*AIM OF THE TASK:*
From the entries, return every line where the string "Даккадан" shows up.

*Page-level text extractions:*
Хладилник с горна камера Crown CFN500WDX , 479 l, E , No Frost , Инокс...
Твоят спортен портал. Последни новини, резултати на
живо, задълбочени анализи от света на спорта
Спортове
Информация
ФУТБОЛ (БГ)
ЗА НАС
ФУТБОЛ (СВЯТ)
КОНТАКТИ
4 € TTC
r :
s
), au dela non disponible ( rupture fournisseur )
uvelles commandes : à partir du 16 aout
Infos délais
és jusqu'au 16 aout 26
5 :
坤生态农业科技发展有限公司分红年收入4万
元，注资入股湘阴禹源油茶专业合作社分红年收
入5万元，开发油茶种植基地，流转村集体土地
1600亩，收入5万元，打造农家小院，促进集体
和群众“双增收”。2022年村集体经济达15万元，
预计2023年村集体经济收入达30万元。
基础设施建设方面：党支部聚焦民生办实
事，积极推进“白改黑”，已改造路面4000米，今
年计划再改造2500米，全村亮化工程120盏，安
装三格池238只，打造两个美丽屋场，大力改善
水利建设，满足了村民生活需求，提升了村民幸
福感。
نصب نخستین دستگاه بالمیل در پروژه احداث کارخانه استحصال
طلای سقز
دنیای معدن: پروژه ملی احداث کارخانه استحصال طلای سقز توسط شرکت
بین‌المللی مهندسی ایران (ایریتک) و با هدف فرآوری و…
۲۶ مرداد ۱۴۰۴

==

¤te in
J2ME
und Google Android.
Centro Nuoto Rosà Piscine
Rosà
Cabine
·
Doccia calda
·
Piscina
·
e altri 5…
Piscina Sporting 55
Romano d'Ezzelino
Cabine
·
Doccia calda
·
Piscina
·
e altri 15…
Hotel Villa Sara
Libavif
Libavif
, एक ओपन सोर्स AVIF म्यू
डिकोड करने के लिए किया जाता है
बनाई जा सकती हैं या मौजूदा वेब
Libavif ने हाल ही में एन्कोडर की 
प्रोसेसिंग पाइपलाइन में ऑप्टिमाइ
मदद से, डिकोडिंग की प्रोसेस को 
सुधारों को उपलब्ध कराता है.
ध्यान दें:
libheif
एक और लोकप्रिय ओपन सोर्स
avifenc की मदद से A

---

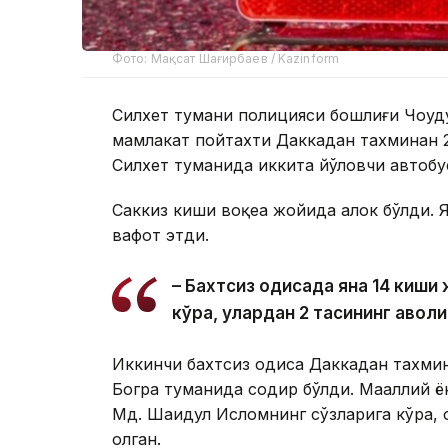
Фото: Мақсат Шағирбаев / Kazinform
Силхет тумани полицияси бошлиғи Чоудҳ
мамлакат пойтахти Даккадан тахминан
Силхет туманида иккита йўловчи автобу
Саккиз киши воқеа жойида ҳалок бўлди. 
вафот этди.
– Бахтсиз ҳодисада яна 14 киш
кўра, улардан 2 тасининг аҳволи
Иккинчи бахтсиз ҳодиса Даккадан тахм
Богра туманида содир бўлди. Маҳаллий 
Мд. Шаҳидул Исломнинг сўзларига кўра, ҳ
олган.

*TASK ANSWER:*
мамлакат пойтахти Даккадан тахминан
Иккинчи бахтсиз ҳодиса Даккадан тахм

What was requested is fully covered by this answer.